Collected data
- - - - - - -
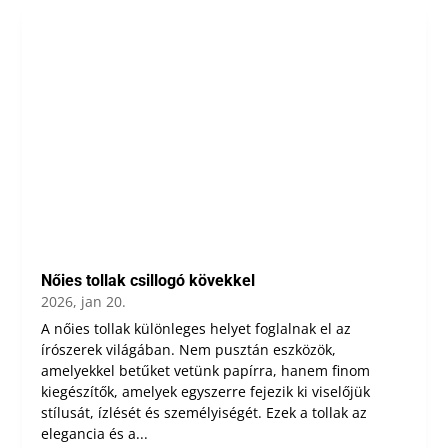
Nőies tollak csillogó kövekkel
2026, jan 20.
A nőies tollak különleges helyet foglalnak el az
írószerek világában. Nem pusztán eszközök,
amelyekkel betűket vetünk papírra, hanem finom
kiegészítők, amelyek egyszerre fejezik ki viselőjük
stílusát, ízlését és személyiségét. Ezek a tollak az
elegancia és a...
- - - - - - -
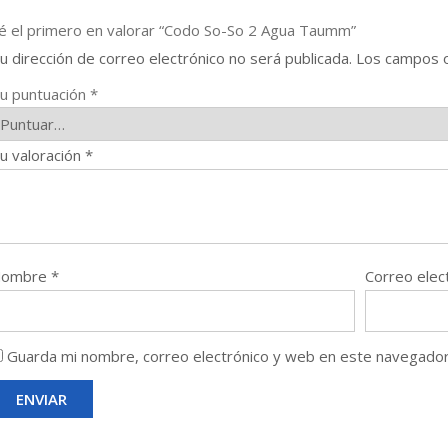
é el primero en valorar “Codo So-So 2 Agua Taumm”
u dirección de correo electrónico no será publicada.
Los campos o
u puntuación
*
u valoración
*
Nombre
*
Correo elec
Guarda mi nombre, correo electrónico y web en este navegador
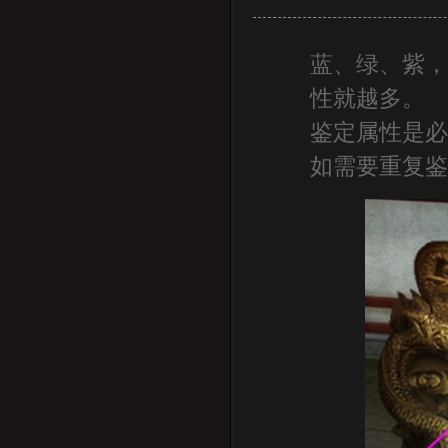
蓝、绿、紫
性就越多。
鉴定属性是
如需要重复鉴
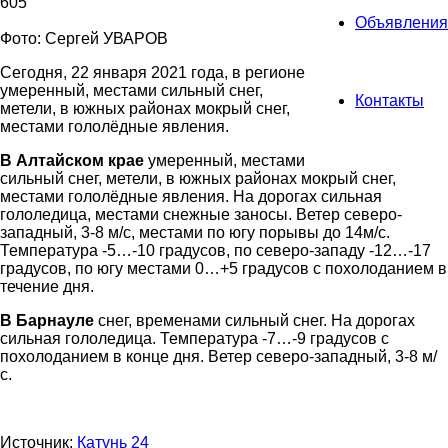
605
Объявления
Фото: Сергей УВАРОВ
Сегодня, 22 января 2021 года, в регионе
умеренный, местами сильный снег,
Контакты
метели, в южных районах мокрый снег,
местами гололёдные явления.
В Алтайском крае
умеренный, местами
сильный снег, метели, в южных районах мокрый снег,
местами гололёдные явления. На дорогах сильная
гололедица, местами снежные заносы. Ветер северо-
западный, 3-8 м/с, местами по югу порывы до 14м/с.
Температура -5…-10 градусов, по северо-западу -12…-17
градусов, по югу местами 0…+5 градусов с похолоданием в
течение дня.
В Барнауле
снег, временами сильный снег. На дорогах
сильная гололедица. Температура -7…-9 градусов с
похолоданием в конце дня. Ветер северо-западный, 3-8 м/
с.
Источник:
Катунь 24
- - - - - - -
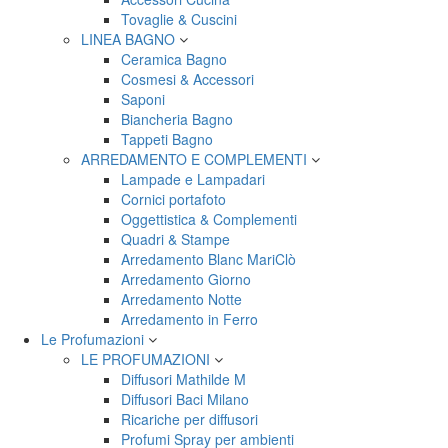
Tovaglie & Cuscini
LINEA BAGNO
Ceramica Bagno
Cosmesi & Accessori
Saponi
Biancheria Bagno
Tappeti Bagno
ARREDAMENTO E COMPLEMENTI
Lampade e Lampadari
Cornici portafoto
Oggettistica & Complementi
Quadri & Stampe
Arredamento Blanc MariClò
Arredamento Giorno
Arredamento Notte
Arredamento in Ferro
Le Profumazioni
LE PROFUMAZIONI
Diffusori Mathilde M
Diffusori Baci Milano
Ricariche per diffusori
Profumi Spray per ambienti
- - - - - - -
◆ **DESCRIPTION OF THE TASK**
Your answer should consist of the lines above between those holding "Guarda mi nombre, correo" and "западный, 3-8 м/с, местами", inclusive, reproduced word for word and without pictures.

◆ **ANSWER BOX**
Guarda mi nombre, correo electrónico y web en este navegador
蓝、绿、紫
性就越多。
鉴定属性是
如需要重复鉴
605
Объявления
Фото: Сергей УВАРОВ
Сегодня, 22 января 2021 года, в регионе
умеренный, местами сильный снег,
Контакты
метели, в южных районах мокрый снег,
местами гололёдные явления.
В Алтайском крае
умеренный, местами
сильный снег, метели, в южных районах мокрый снег,
местами гололёдные явления. На дорогах сильная
гололедица, местами снежные заносы. Ветер северо-
западный, 3-8 м/с, местами по югу порывы до 14м/с.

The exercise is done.